*Problem to solve*:
Copy each line below in which the string "Silage" appears.

*Data for analysis*:
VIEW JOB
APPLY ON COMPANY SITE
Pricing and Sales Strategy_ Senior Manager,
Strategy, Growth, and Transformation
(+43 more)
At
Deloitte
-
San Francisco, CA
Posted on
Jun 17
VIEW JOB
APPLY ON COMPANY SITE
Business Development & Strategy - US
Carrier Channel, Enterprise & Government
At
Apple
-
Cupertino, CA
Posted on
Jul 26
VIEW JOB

--

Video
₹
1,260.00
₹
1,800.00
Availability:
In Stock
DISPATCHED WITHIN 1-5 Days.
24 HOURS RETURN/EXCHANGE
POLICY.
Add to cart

==

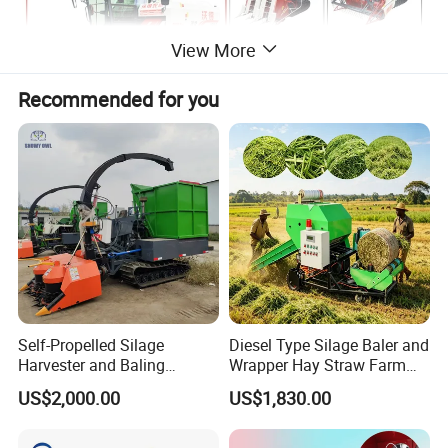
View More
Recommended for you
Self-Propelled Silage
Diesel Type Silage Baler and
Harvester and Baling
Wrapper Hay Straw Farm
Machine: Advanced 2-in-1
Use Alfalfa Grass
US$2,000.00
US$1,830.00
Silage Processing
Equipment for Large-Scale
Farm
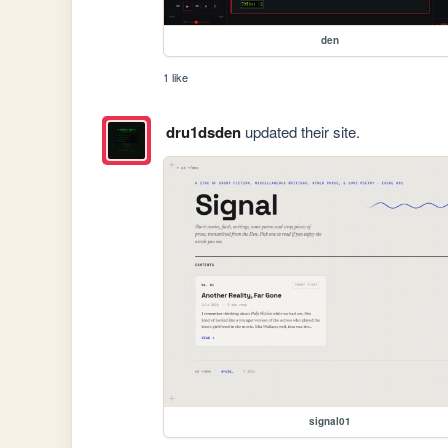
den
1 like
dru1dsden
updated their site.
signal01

*Response below*:
Self-Propelled Silage
Diesel Type Silage Baler and
Silage Processing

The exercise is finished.